Americans believe in work, ambition, and individual freedom. Yet the system often criminalizes or severely restricts exactly that: people coming here to build a life through voluntary exchange. That doesn’t only limits the freedom of immigrants, it limits the freedoms of Americans who want to trade and otherwise associate with them.

A truly American immigration system would respect the freedom of both immigrants and citizens, while establishing rational restrictions on who gets to come here to protect individual rights.

Which media placement that the Young Voices content team helped you place are you most proud of?

My YV debut was on Newsweek, which was a huge deal to me! I’ll always be proud of and grateful for that one. More recently, I got placed in The Telegraph, where I got to communicate to their large audience some of the issues surrounding the new fee for H-1B visas. My appearances in The Young Turks network have been valuable too— it’s an audience I don’t normally reach, and that I’ve been able to expose to my pro-freedom, capitalistic position on immigration policy.

You're starting a new role at Reason Magazine as their Editorial Manager. What drew you to this role and what excites you the most about it?

I’ve been a fan of Reason for years. When YV paired me with Jason Russell (managing editor at Reason) as part of the mentorship program, I was eager to learn from him not just about writing, but about how a major publication like Reason functions editorially. Jason’s account was incredibly interesting to me, as I find editorial operations fascinating.

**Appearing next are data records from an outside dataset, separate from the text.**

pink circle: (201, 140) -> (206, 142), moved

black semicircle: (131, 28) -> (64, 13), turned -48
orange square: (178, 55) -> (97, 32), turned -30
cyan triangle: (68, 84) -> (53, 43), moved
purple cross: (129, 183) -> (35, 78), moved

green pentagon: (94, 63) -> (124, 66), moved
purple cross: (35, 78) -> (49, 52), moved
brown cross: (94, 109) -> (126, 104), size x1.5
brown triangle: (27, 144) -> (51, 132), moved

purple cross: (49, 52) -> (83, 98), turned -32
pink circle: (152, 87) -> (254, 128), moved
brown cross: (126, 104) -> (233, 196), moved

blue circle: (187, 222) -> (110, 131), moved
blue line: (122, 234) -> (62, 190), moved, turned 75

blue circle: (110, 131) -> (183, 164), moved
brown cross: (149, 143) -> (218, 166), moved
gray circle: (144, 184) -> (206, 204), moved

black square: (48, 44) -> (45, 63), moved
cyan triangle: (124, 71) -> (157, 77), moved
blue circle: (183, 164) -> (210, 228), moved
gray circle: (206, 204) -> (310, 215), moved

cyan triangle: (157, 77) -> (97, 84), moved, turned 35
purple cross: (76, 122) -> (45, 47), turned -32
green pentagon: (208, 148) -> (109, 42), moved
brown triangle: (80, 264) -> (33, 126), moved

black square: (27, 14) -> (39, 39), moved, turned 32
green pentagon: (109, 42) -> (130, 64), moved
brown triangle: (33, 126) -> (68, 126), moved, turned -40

I later became managing editor at the Ayn Rand Institute, where that interest deepened through hands-on experience. And now, in this role at Reason, I’ll be helping manage editorial workflows and support writers in producing the high-quality, impactful work Reason is known for. And I’ll get to do that while advancing the cause of freedom in the most effective publication to ever do it, so that’s massively exciting.

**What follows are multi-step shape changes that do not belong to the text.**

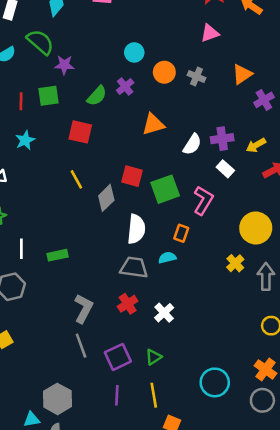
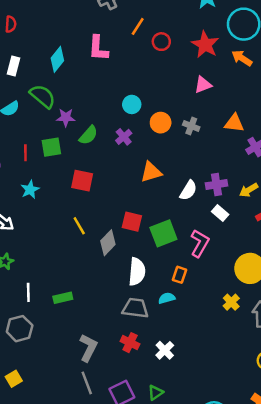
orange triangle: (242, 74) -> (234, 123), turned 42
green semicircle: (97, 96) -> (88, 135), moved
red cross: (128, 304) -> (130, 343), turned -30

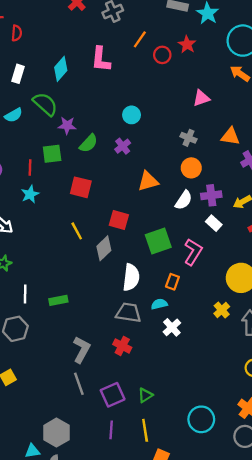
red star: (205, 45) -> (187, 44), moved, size x0.7
orange circle: (161, 123) -> (191, 168), moved
red line: (25, 153) -> (30, 167), moved
red square: (132, 222) -> (119, 220), moved
white cross: (165, 350) -> (172, 327), moved

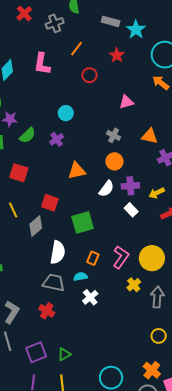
red circle: (162, 55) -> (89, 75), moved
pink L-shape: (193, 252) -> (121, 257), moved

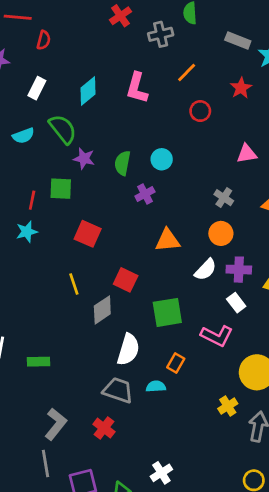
green semicircle: (28, 135) -> (122, 163), moved, turned 138
pink L-shape: (121, 257) -> (217, 336), moved, turned 75
white cross: (90, 297) -> (161, 473), moved

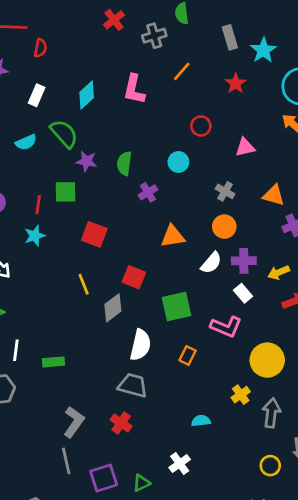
gray rectangle: (238, 41) -> (230, 37), turned 55
red circle: (200, 111) -> (201, 126), moved
cyan circle: (162, 159) -> (178, 162), moved
cyan semicircle: (156, 386) -> (201, 421), moved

What would you say to a young person trying to get their footing and build a career as a journalist in the digital age?

Two pieces of advice:

  1. Be objective about your work. Your mission is to go out and look at reality, and then report back accurately to your audience and help them understand the world. It’s impossible to overstate the importance of that mission. It requires that your method of acquiring knowledge and communicating it be objective— i.e.: aligned with what’s actually out there in the world and what you need to do to communicate it to others. Even in opinion writing, your job is to come to your thesis in an honest and reality-oriented manner. Take ideas seriously, and take reality seriously.
  2. Meet your audience where they are. Your best thinking will always happen on paper, because that’s where you convey your most considered view. But not everybody who needs to hear your message will see your article even if you place it in a prominent publication. Use social media and other forms of content to meet your audience where they are and bring them to your written articles and closer to your view.